ABOUT THIS EXERCISE —
Copy out all of the entries below without any change.

START DATA RECORDS

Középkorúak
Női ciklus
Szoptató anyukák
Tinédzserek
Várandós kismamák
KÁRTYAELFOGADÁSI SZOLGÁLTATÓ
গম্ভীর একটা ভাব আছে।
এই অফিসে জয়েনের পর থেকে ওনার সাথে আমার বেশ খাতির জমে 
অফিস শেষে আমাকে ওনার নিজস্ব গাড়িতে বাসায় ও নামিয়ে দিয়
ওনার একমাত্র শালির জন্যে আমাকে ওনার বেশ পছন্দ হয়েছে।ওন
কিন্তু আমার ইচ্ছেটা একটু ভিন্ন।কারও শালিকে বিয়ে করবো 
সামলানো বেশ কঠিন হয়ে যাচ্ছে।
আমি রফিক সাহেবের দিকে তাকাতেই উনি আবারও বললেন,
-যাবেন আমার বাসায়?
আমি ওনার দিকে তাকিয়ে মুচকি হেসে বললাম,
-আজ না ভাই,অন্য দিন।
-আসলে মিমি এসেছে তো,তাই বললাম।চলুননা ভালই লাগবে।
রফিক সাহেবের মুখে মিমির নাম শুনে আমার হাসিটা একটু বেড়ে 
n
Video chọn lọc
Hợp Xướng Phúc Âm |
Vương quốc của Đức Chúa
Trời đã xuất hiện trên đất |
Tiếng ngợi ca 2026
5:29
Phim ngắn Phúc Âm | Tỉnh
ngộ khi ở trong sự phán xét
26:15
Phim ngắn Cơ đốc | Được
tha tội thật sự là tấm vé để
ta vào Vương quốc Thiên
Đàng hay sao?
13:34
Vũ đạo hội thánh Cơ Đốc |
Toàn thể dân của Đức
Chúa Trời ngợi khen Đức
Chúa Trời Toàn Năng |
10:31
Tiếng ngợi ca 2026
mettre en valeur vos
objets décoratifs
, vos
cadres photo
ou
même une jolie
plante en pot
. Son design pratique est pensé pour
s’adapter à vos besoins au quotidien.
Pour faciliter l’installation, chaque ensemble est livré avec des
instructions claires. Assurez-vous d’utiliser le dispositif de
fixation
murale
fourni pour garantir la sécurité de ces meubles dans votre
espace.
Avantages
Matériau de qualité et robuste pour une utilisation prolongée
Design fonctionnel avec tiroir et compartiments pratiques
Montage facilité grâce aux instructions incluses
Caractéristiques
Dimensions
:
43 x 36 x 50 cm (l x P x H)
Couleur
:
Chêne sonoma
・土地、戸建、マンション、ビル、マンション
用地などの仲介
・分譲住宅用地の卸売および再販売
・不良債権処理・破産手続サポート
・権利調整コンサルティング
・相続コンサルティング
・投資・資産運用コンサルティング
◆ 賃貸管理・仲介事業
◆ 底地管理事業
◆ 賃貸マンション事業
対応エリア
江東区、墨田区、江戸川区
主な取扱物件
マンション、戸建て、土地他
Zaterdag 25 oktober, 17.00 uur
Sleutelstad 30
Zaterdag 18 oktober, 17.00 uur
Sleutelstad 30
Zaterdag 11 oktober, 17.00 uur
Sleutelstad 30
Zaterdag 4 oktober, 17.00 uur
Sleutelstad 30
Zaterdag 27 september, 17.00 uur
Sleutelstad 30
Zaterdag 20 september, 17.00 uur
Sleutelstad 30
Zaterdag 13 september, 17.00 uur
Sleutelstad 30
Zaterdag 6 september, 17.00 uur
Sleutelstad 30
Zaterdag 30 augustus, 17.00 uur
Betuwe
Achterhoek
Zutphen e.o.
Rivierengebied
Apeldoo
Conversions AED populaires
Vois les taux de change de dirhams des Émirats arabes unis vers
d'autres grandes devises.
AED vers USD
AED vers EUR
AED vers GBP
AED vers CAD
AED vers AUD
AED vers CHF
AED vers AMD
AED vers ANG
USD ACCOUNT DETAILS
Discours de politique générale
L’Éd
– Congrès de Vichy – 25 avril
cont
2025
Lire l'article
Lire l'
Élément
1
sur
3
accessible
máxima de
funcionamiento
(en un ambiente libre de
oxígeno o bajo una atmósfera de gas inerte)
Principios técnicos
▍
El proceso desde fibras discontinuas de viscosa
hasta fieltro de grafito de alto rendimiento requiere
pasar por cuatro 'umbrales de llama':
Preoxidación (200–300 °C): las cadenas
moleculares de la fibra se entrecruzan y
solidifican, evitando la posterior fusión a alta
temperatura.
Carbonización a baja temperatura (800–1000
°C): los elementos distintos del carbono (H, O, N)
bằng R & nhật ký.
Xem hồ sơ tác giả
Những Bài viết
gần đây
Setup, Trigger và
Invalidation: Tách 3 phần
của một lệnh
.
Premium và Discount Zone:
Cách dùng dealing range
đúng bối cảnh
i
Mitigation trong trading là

END DATA RECORDS

OUTPUT FOR THIS EXERCISE —
Középkorúak
Női ciklus
Szoptató anyukák
Tinédzserek
Várandós kismamák
KÁRTYAELFOGADÁSI SZOLGÁLTATÓ
গম্ভীর একটা ভাব আছে।
এই অফিসে জয়েনের পর থেকে ওনার সাথে আমার বেশ খাতির জমে 
অফিস শেষে আমাকে ওনার নিজস্ব গাড়িতে বাসায় ও নামিয়ে দিয়
ওনার একমাত্র শালির জন্যে আমাকে ওনার বেশ পছন্দ হয়েছে।ওন
কিন্তু আমার ইচ্ছেটা একটু ভিন্ন।কারও শালিকে বিয়ে করবো 
সামলানো বেশ কঠিন হয়ে যাচ্ছে।
আমি রফিক সাহেবের দিকে তাকাতেই উনি আবারও বললেন,
-যাবেন আমার বাসায়?
আমি ওনার দিকে তাকিয়ে মুচকি হেসে বললাম,
-আজ না ভাই,অন্য দিন।
-আসলে মিমি এসেছে তো,তাই বললাম।চলুননা ভালই লাগবে।
রফিক সাহেবের মুখে মিমির নাম শুনে আমার হাসিটা একটু বেড়ে 
n
Video chọn lọc
Hợp Xướng Phúc Âm |
Vương quốc của Đức Chúa
Trời đã xuất hiện trên đất |
Tiếng ngợi ca 2026
5:29
Phim ngắn Phúc Âm | Tỉnh
ngộ khi ở trong sự phán xét
26:15
Phim ngắn Cơ đốc | Được
tha tội thật sự là tấm vé để
ta vào Vương quốc Thiên
Đàng hay sao?
13:34
Vũ đạo hội thánh Cơ Đốc |
Toàn thể dân của Đức
Chúa Trời ngợi khen Đức
Chúa Trời Toàn Năng |
10:31
Tiếng ngợi ca 2026
mettre en valeur vos
objets décoratifs
, vos
cadres photo
ou
même une jolie
plante en pot
. Son design pratique est pensé pour
s’adapter à vos besoins au quotidien.
Pour faciliter l’installation, chaque ensemble est livré avec des
instructions claires. Assurez-vous d’utiliser le dispositif de
fixation
murale
fourni pour garantir la sécurité de ces meubles dans votre
espace.
Avantages
Matériau de qualité et robuste pour une utilisation prolongée
Design fonctionnel avec tiroir et compartiments pratiques
Montage facilité grâce aux instructions incluses
Caractéristiques
Dimensions
:
43 x 36 x 50 cm (l x P x H)
Couleur
:
Chêne sonoma
・土地、戸建、マンション、ビル、マンション
用地などの仲介
・分譲住宅用地の卸売および再販売
・不良債権処理・破産手続サポート
・権利調整コンサルティング
・相続コンサルティング
・投資・資産運用コンサルティング
◆ 賃貸管理・仲介事業
◆ 底地管理事業
◆ 賃貸マンション事業
対応エリア
江東区、墨田区、江戸川区
主な取扱物件
マンション、戸建て、土地他
Zaterdag 25 oktober, 17.00 uur
Sleutelstad 30
Zaterdag 18 oktober, 17.00 uur
Sleutelstad 30
Zaterdag 11 oktober, 17.00 uur
Sleutelstad 30
Zaterdag 4 oktober, 17.00 uur
Sleutelstad 30
Zaterdag 27 september, 17.00 uur
Sleutelstad 30
Zaterdag 20 september, 17.00 uur
Sleutelstad 30
Zaterdag 13 september, 17.00 uur
Sleutelstad 30
Zaterdag 6 september, 17.00 uur
Sleutelstad 30
Zaterdag 30 augustus, 17.00 uur
Betuwe
Achterhoek
Zutphen e.o.
Rivierengebied
Apeldoo
Conversions AED populaires
Vois les taux de change de dirhams des Émirats arabes unis vers
d'autres grandes devises.
AED vers USD
AED vers EUR
AED vers GBP
AED vers CAD
AED vers AUD
AED vers CHF
AED vers AMD
AED vers ANG
USD ACCOUNT DETAILS
Discours de politique générale
L’Éd
– Congrès de Vichy – 25 avril
cont
2025
Lire l'article
Lire l'
Élément
1
sur
3
accessible
máxima de
funcionamiento
(en un ambiente libre de
oxígeno o bajo una atmósfera de gas inerte)
Principios técnicos
▍
El proceso desde fibras discontinuas de viscosa
hasta fieltro de grafito de alto rendimiento requiere
pasar por cuatro 'umbrales de llama':
Preoxidación (200–300 °C): las cadenas
moleculares de la fibra se entrecruzan y
solidifican, evitando la posterior fusión a alta
temperatura.
Carbonización a baja temperatura (800–1000
°C): los elementos distintos del carbono (H, O, N)
bằng R & nhật ký.
Xem hồ sơ tác giả
Những Bài viết
gần đây
Setup, Trigger và
Invalidation: Tách 3 phần
của một lệnh
.
Premium và Discount Zone:
Cách dùng dealing range
đúng bối cảnh
i
Mitigation trong trading là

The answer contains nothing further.